Belfast Telegraph

Joanna Lumley blasts return of hard border in Ireland as she joins the Dalai Lama in Londonderry

By Donna Deeney

Joanna Lumley has said there should be no return of the border between Northern Ireland and the Republic.

The Absolutely Fabulous star joined the Dalai Lama in Londonderry to celebrate the 20th anniversary of Children in Crossfire charity, which helps impoverished young people in the developing world.

The Derry-based charity was set up by Richard Moore, who was blinded aged 10 in 1972 as he walked home from school by a rubber bullet fired by a soldier.

Mr Moore - who has previously been described as "my hero" by the Dalai Lama - has family connections in Co Donegal, just across the border from the Maiden City.
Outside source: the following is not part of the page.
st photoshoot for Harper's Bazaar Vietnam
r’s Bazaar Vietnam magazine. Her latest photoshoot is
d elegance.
As negotiations over Brexit continue, many people and businesses in Derry have expressed serious concerns over how a return to the customs borders of the past could affect them.
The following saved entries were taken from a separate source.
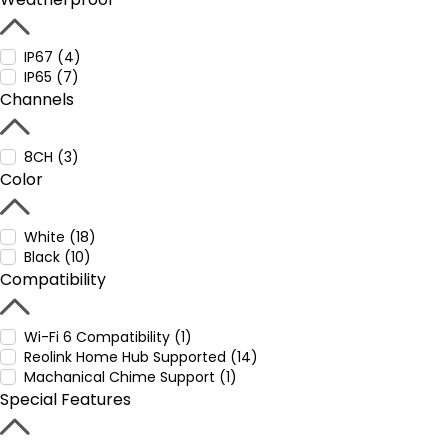
IP67 (4)
IP65 (7)
Channels
8CH (3)
Color
White (18)
Black (10)
Compatibility
Wi-Fi 6 Compatibility (1)
Reolink Home Hub Supported (14)
Machanical Chime Support (1)
Special Features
The border city will be one of the worst hit if hard frontier controls are reintroduced on porous and invisible crossing points.

Ms Lumley said: "I don't think we - and that means all of us - should allow that border to be returned."

"People say, 'Oh, but it is Brexit and stuff'.

"The European Union was set up by the people who make the rules and it can be picked apart by people who made the rules.

"That border does not actually exist, borders actually do not exist in the world - we have invented them.

"We have named these people this name and those people that name, got a piece of paper to go between, 'Oh, your government does not like this'.

"The border will not come back and if we can agree that, then that will be that."

The actress also voiced her support for the work being carried out by Children in Crossfire and said she has, like the Dalai Lama, been a long-time admirer of the organisation's founder, Mr Moore.

She said a speaker from Ethiopia had been denied access to speak at the Londonderry conference.

She added: "What is happening to us? This is crazy, so the first thing we say is that there will be no further border, we go on, we deal with whatever it is, the border will not come back."

Earlier, the Dalai Lama had called for morals and ethics to be added to the curriculum of secular schools.

He said: "Unfortunately the existing education system is about material wealth and not inner health so now the education system should include the taking care of our mental health.

"This should include the emotions, all the trouble start with emotions - anger, hate, fear.

"People think anger is our nature, but our basic nature is more about compassion and the reality is we have to live side by side on this planet.

"Whether or not we like each other we have to live side by side so use common sense and use our intelligence and not anger and violence.

"With warm heartedness and intelligence combined I think we can work out all difficulties.

"Secular eduction should include moral education, moral ethics - this will lead to a happier person, happier family and a happier community."

Mr Moore said the importance of the Dalai Lama's visit was enormous.

"At the centre of what his holiness is about is trying to help others raise issues around children that suffer from the injustice of poverty," he said.

"In 2010, his holiness talked about the importance of educating the heart and the work we have engaged in since then is trying to help children is to engage with global poverty issues not only from the mind but from the heart.

"Only when you connect the heart and the mind will you have a more sustainable and authentic approach to how we solve poverty.

"His holiness being in Derry will draw attention to children in the parts of the world that Children in Crossfire are trying to help and also help move forward that we need to respond to the need of others not just from the mind but also from the heart," he added.